__EXERCISE PROMPT__.
Output all entries verbatim. Skip pictures.

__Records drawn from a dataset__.

+ + + + +

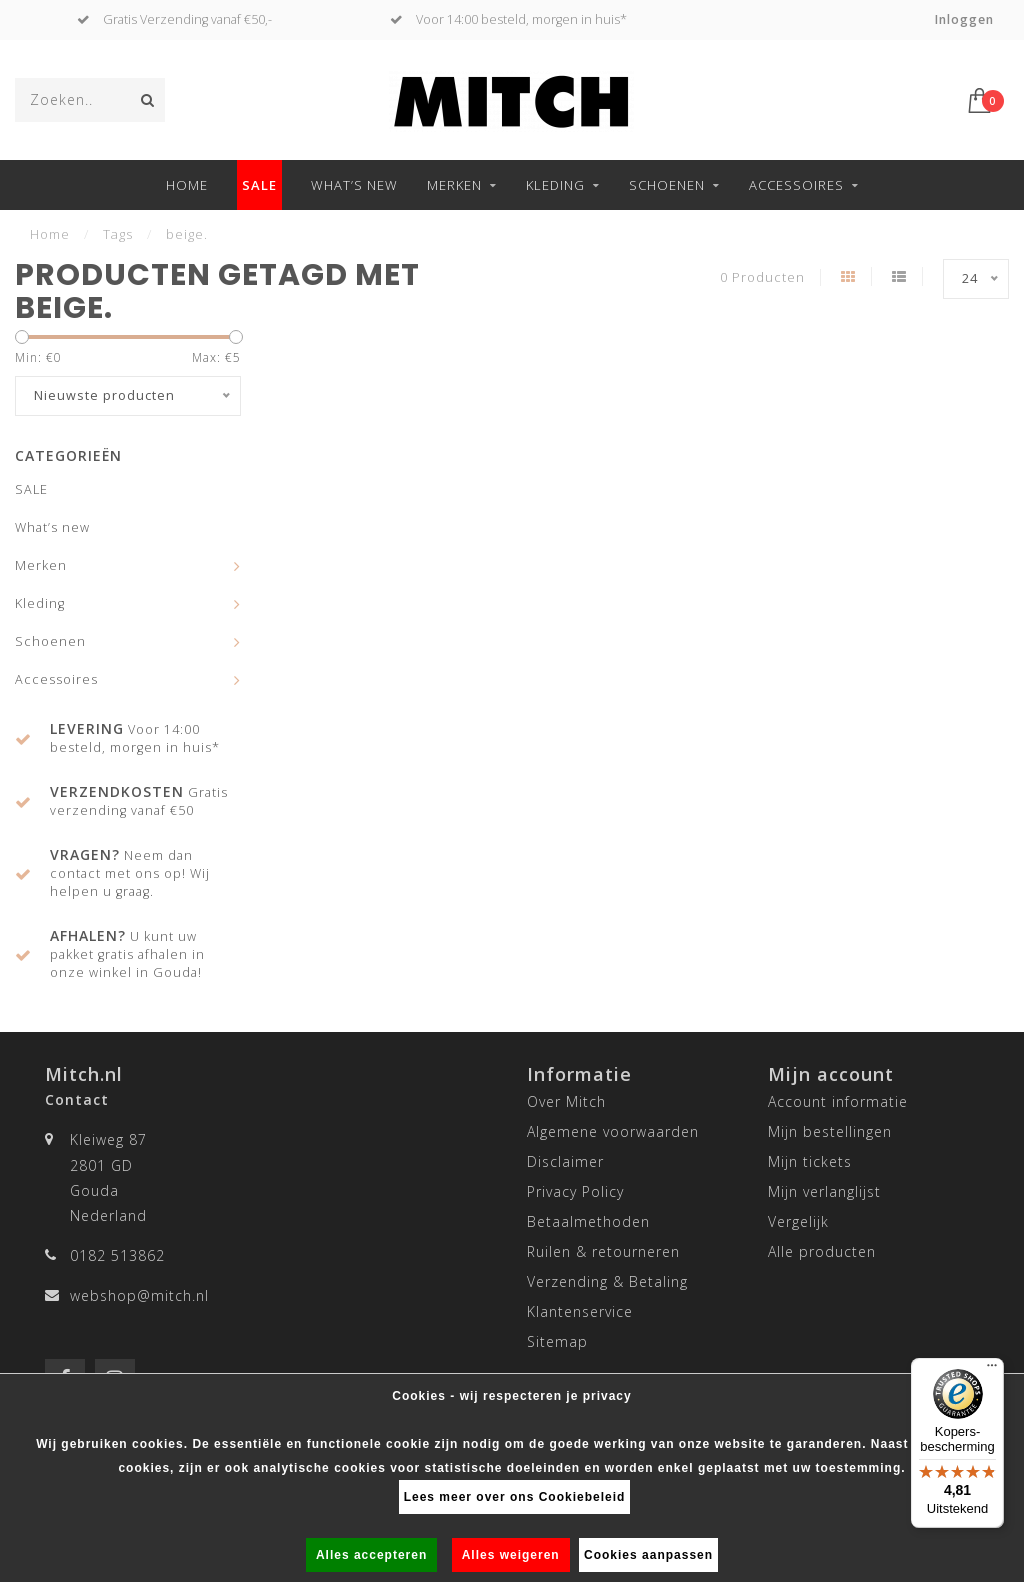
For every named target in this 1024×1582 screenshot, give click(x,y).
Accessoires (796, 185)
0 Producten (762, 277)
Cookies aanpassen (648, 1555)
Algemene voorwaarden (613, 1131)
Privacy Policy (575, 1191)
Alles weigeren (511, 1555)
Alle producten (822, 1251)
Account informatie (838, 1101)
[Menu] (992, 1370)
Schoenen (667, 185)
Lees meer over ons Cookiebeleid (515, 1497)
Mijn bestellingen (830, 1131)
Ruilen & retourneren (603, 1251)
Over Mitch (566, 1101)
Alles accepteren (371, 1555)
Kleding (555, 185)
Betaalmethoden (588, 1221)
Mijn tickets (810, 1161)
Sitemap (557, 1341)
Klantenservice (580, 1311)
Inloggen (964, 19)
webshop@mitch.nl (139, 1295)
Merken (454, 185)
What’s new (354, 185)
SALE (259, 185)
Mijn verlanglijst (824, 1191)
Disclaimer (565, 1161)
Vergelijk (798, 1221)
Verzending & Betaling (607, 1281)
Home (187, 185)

+ + + + +

__TASK RESULT__.
For every named target in this 1024×1582 screenshot, give click(x,y).
Accessoires (796, 185)
0 Producten (762, 277)
Cookies aanpassen (648, 1555)
Algemene voorwaarden (613, 1131)
Privacy Policy (575, 1191)
Alles weigeren (511, 1555)
Alle producten (822, 1251)
Account informatie (838, 1101)
[Menu] (992, 1370)
Schoenen (667, 185)
Lees meer over ons Cookiebeleid (515, 1497)
Mijn bestellingen (830, 1131)
Ruilen & retourneren (603, 1251)
Over Mitch (566, 1101)
Alles accepteren (371, 1555)
Kleding (555, 185)
Betaalmethoden (588, 1221)
Mijn tickets (810, 1161)
Sitemap (557, 1341)
Klantenservice (580, 1311)
Inloggen (964, 19)
webshop@mitch.nl (139, 1295)
Merken (454, 185)
What’s new (354, 185)
SALE (259, 185)
Mijn verlanglijst (824, 1191)
Disclaimer (565, 1161)
Vergelijk (798, 1221)
Verzending & Betaling (607, 1281)
Home (187, 185)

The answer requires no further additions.